4 From Dusk  Till Dawn /  X-Force #22

The next variant cover of X-Force’s chapter to Necrosha paid homage to the Quentin Tarantino film, From Dusk To Dawn (1996). For this vampire variant tribute, Clayton Crain replaces Clooney and Tarantino with Wolverine and Warpath, the two X-Men who learn Selene’s endgame but must face the overwhelming odds of resurrected mutants.

This idea of two people against a massive number of supernatural creatures is the theme of this issue and the movie, which finds Clooney and Tarantino playing a pair of criminal brothers who find themselves trapped in a truck stop, which is also the home for a coven of vampires.

3 Bram Stoker’s Dracula / X-Force #25

The variant to X-Force #25, the conclusion to the Necrosha event, pays homage to the most well-known vampire, Dracula. More specifically, the cover is styled after one of the movie posters for Francis Ford Coppola’s 1992 star-studded Bram Stoker’s Dracula starring Gary Oldman, Anthony Hopkins, Keanu Reeves, and Winona Ryder.

Other variant covers that appeared in this story included homages to Lost Boys, Underworld, and Blade: Trinity. The creative team took a very innovative approach to the variant cover theme, aligning it with the overall theme of the storyline and issue.
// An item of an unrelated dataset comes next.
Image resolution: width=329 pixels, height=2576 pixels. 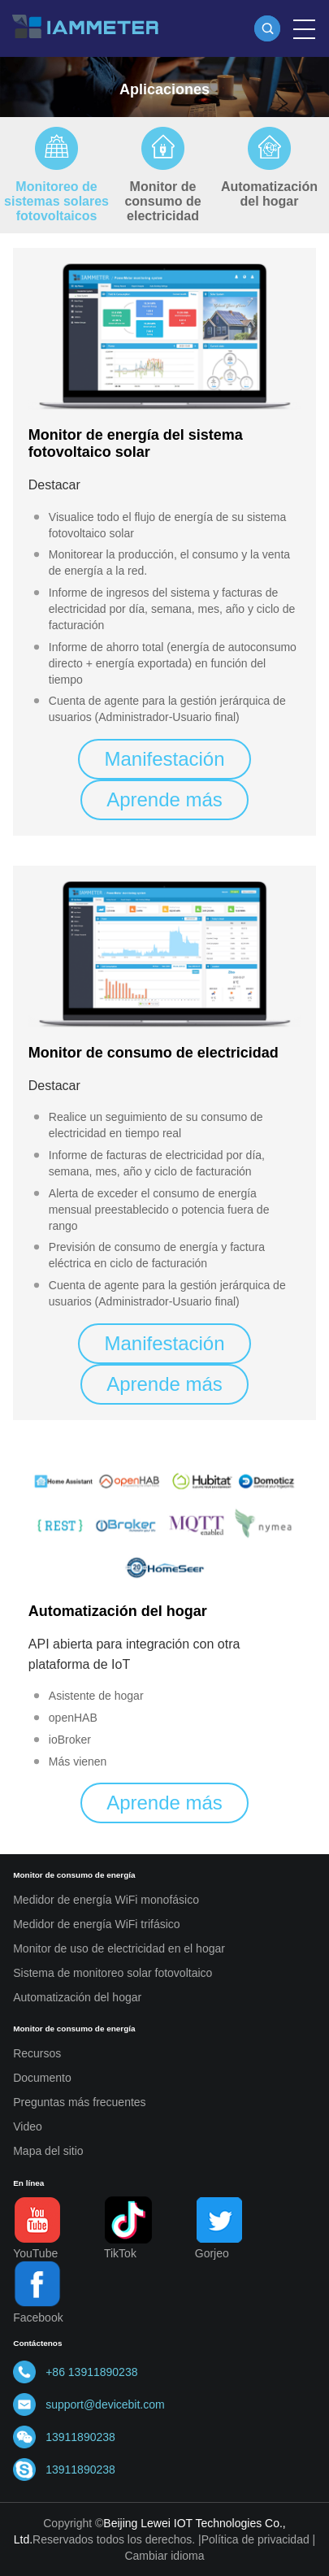 What do you see at coordinates (79, 2102) in the screenshot?
I see `Preguntas más frecuentes` at bounding box center [79, 2102].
2 Jaws / Deadpool: Merc With A Mouth #2

If there was one Marvel Universe character that works well with movie homage covers, then Deadpool would be that property. Deadpool also referred to as the Merc With A Mouth, is known to break the fourth wall regularly, which lends itself to the humor aspect that plays well into the overall homage concept. The 2009 – 2010 Deadpool: Merc With A Mouth series embraced the movie poster concept for most of the covers to the 13 issue run.

Issue #2 of the series plays off the classic 1975 Jaws posters showing Deadpool swimming while a Deadpool/Jaws hybrid is lurking underwater. The Jaws movie poster is probably one of the most used concepts in the whole movie poster/comic cover trend, the first again most likely being Spidey Super Stories.  Some of these homage covers work well, and others may not, this particular one works because of Deadpool’s character.

1 Pretty Woman / Deadpool: Merc With A Mouth #5

The Deadpool: Merc With A Mouth series paid homage not only to Jaws but also classic movies such as Dawn of the Dead (issue #3), Scarface (issue #4), Alien (issue #6), The Graduate (issue #9), and Silence of the Lambs (issue #13) with issue covers. Perhaps the cover that is the funniest is the cover to issue #5, which portrays Deadpool and Dr. Betty, who Wilson meets while in the Savage Land reenacting the poster to 1990s Pretty Woman starring Richard Gere and Julia Roberts.